(Page segmentation data)
━━━━━━━━━━

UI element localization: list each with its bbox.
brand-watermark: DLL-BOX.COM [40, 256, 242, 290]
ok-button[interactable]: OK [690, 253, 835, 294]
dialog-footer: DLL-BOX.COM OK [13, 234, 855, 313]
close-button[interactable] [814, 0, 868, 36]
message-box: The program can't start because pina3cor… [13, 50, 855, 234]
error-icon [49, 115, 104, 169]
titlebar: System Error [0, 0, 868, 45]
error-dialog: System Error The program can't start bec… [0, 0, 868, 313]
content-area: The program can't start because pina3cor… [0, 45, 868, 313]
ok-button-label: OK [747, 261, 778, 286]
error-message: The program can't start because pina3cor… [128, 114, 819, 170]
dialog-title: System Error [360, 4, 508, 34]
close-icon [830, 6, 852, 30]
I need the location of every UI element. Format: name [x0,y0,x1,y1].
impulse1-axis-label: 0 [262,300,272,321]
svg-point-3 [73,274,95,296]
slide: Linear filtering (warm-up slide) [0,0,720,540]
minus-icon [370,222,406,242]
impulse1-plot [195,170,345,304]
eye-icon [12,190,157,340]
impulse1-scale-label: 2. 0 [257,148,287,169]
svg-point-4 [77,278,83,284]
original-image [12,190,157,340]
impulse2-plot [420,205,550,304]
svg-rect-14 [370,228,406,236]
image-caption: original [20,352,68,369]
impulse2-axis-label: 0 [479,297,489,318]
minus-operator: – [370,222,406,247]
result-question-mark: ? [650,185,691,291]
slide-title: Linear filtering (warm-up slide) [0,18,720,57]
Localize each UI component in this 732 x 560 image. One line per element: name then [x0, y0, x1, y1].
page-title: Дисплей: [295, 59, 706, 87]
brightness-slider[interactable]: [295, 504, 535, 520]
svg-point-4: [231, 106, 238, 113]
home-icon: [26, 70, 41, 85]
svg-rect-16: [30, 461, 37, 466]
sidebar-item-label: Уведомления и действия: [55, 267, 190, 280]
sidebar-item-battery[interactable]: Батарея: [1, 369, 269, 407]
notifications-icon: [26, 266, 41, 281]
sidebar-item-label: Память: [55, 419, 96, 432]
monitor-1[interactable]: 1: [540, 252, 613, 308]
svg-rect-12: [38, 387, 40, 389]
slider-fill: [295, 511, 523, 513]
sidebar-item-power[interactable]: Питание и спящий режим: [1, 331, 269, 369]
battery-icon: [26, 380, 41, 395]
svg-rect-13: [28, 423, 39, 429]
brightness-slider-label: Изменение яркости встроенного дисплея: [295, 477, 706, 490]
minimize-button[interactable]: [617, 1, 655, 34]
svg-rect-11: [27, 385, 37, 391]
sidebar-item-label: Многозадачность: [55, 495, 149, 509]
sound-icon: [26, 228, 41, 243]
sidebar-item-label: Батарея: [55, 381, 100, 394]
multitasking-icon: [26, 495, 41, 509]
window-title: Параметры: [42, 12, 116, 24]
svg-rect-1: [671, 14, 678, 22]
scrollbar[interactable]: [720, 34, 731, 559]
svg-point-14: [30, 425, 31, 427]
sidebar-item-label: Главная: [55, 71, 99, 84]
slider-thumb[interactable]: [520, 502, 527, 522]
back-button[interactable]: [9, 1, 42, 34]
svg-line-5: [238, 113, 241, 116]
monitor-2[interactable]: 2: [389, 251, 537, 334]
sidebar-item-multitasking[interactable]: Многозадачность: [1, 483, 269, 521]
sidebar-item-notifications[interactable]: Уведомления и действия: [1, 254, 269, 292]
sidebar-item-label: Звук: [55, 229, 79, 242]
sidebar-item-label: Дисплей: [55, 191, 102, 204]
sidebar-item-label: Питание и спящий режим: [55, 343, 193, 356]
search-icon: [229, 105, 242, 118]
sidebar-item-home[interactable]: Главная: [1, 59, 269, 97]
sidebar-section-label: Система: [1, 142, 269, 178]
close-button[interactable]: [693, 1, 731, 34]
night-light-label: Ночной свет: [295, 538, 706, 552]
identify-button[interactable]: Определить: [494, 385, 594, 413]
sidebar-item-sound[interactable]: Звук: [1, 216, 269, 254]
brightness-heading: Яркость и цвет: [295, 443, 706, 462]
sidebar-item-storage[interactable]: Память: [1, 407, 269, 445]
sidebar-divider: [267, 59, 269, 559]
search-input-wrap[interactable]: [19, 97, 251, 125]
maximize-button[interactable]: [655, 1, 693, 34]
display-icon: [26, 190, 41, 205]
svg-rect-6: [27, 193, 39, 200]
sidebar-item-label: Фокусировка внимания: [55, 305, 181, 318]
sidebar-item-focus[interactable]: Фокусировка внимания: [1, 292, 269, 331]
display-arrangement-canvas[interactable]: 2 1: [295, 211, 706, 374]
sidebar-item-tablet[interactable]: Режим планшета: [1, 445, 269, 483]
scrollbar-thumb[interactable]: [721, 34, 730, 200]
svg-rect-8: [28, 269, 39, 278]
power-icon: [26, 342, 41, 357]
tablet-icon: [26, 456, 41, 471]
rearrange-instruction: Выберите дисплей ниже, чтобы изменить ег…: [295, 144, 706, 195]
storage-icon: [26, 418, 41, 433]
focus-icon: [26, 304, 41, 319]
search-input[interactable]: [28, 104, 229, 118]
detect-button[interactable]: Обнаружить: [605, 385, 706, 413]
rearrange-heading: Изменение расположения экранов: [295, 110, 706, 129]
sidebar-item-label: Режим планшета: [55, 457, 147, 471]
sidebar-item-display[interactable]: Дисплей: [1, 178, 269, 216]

━━━━━━━━━━

### Directions:
Report all lines in the records that include the string "Уведомления".

### Response:
sidebar-item-label: Уведомления и действия: [55, 267, 190, 280]
sidebar-item-notifications[interactable]: Уведомления и действия: [1, 254, 269, 292]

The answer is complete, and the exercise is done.